■ Problem description
The output should match, line for line, the records from the line containing "Кездесу барысында өскелең" through the line containing "българската мода", with every picture left out.

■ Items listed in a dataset
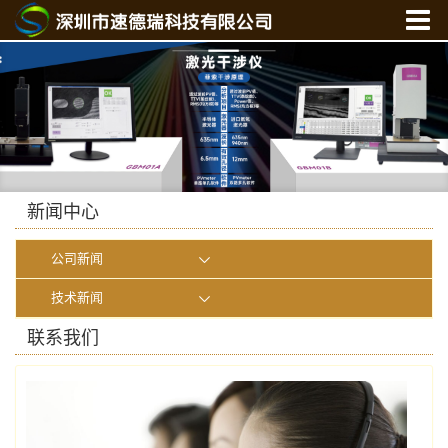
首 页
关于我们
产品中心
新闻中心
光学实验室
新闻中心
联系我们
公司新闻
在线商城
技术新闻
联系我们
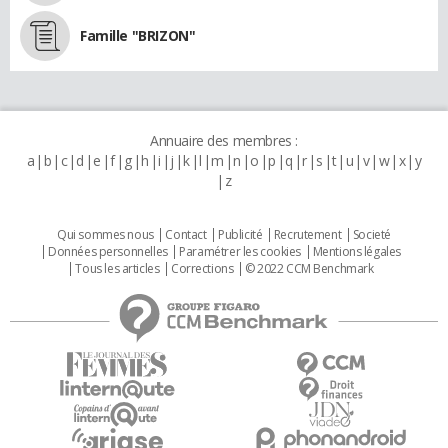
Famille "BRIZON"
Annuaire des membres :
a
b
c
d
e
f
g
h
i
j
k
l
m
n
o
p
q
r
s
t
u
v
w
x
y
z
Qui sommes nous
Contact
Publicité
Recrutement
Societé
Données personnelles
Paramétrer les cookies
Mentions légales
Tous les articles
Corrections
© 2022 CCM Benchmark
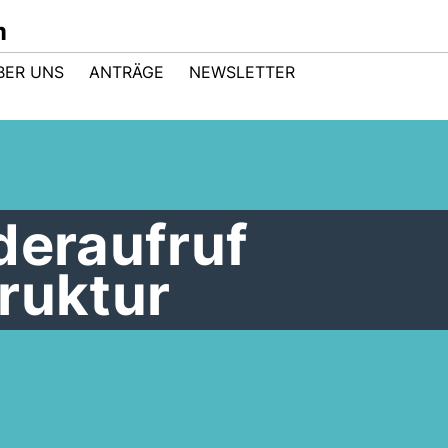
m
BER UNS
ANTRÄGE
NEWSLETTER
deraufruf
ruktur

* * *

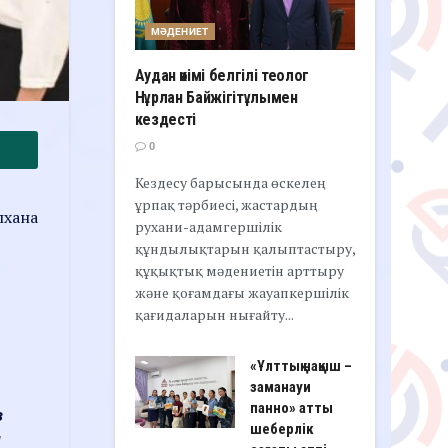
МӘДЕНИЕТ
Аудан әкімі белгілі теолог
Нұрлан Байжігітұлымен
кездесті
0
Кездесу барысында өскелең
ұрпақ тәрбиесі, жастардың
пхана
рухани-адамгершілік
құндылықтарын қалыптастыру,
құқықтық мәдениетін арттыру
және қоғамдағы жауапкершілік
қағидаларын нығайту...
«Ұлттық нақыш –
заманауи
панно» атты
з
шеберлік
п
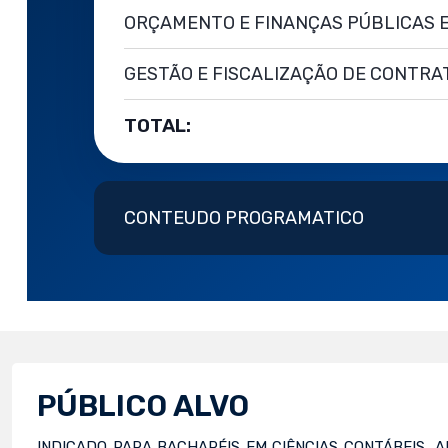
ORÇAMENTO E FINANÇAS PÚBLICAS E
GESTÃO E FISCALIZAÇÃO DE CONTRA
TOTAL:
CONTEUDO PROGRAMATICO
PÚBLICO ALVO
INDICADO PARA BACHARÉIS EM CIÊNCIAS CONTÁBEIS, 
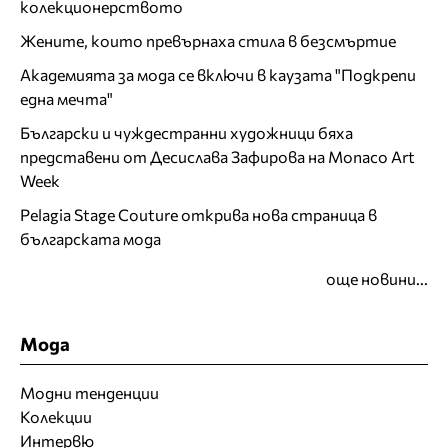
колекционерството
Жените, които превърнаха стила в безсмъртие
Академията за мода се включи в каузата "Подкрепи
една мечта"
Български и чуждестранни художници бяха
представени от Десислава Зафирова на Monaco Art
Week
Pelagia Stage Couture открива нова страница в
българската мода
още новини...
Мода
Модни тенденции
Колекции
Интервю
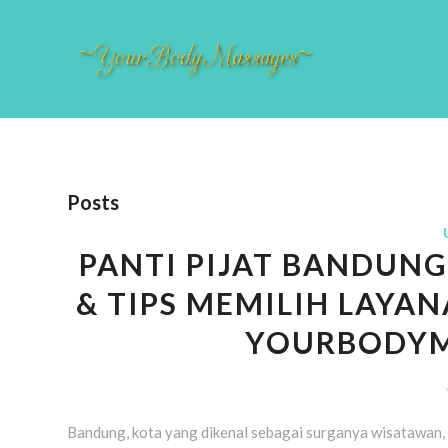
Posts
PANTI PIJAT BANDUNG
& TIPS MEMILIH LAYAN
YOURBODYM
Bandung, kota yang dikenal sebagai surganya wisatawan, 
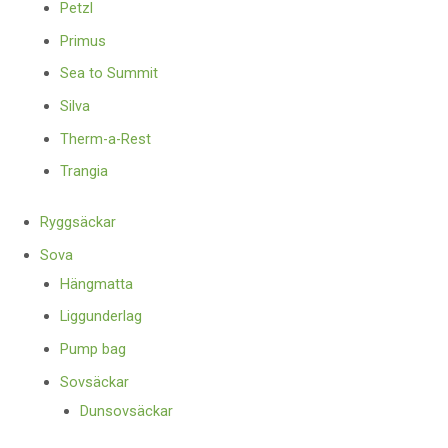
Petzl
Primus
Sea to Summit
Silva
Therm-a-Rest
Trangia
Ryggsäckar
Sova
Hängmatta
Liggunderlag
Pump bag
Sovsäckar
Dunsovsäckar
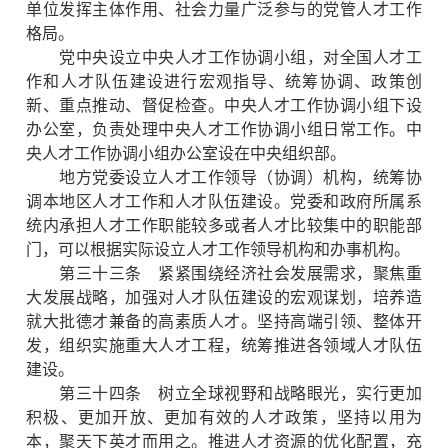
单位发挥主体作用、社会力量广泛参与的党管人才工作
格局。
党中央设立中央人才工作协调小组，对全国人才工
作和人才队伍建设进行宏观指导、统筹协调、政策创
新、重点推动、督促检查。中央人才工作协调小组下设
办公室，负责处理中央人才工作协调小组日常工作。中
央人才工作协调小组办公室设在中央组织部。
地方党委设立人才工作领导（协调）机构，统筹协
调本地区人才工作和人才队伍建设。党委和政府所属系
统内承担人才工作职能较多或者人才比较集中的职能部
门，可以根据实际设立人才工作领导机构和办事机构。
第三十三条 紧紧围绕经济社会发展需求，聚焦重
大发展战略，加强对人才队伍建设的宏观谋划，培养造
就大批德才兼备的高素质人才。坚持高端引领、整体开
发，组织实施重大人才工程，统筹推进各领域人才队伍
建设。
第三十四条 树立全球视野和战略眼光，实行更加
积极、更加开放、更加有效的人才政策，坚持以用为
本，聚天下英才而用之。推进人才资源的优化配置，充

■ The answer
Кездесу барысында өскелең
ұрпақ тәрбиесі, жастардың
пхана
рухани-адамгершілік
құндылықтарын қалыптастыру,
құқықтық мәдениетін арттыру
және қоғамдағы жауапкершілік
қағидаларын нығайту...
«Ұлттық нақыш –
заманауи
панно» атты
з
шеберлік
п
ORÇAMENTO E FINANÇAS PÚBLICAS E
GESTÃO E FISCALIZAÇÃO DE CONTRA
TOTAL:
CONTEUDO PROGRAMATICO
PÚBLICO ALVO
INDICADO PARA BACHARÉIS EM CIÊNCIAS CONTÁBEIS, 
колекционерството
Жените, които превърнаха стила в безсмъртие
Академията за мода се включи в каузата "Подкрепи
една мечта"
Български и чуждестранни художници бяха
представени от Десислава Зафирова на Monaco Art
Week
Pelagia Stage Couture открива нова страница в
българската мода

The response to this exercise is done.